WHAT IS EXPECTED: Look for the word "בהתאם". Copy every line of the listing where it occurs.

:: EXERCISE DATA ::

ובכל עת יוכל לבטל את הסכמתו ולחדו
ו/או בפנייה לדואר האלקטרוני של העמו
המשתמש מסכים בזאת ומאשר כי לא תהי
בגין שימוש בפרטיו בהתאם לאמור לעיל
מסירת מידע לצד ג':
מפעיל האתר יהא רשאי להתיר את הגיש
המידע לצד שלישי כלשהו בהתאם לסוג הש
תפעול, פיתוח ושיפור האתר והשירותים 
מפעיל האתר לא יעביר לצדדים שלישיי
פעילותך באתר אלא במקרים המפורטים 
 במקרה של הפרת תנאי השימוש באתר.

:::
:: EXERCISE DATA ::

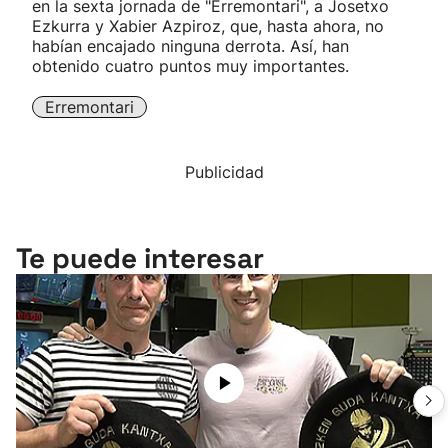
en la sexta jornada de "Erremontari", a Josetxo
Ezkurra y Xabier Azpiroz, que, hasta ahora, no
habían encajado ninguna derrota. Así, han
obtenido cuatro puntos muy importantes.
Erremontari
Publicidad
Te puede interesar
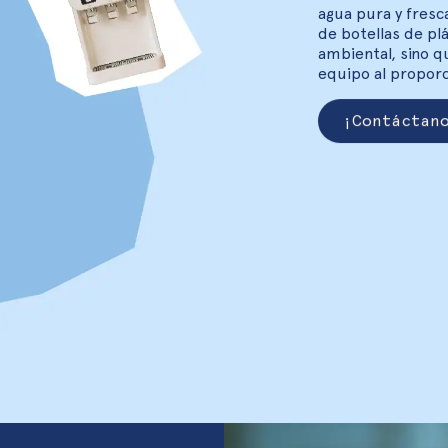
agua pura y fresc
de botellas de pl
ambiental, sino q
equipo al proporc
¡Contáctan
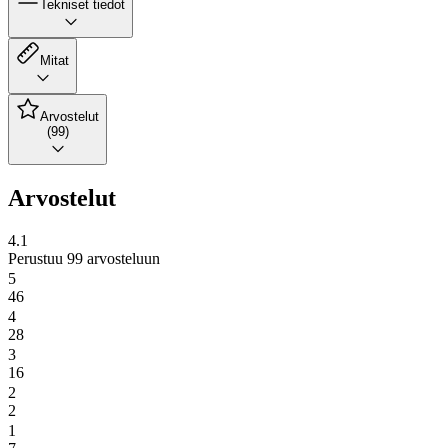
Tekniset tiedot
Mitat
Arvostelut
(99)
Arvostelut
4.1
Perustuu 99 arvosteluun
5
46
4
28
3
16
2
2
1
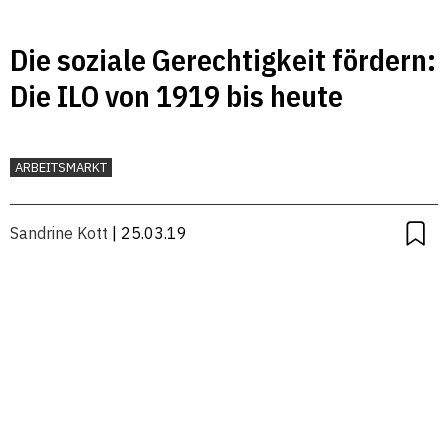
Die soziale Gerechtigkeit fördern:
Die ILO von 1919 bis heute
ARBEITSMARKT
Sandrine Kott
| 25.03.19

:::
:: EXERCISE DATA ::

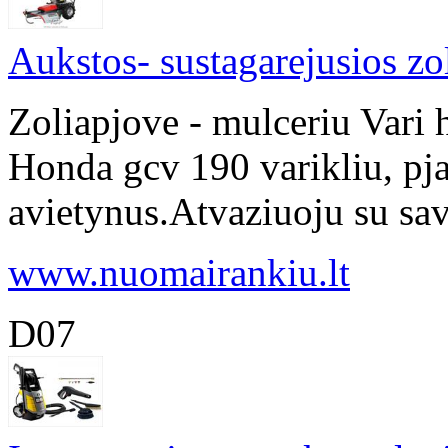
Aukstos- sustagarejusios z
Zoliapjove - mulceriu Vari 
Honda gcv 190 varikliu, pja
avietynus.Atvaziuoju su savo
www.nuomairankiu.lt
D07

:::

SOLVED EXERCISE:
בגין שימוש בפרטיו בהתאם לאמור לעיל
המידע לצד שלישי כלשהו בהתאם לסוג הש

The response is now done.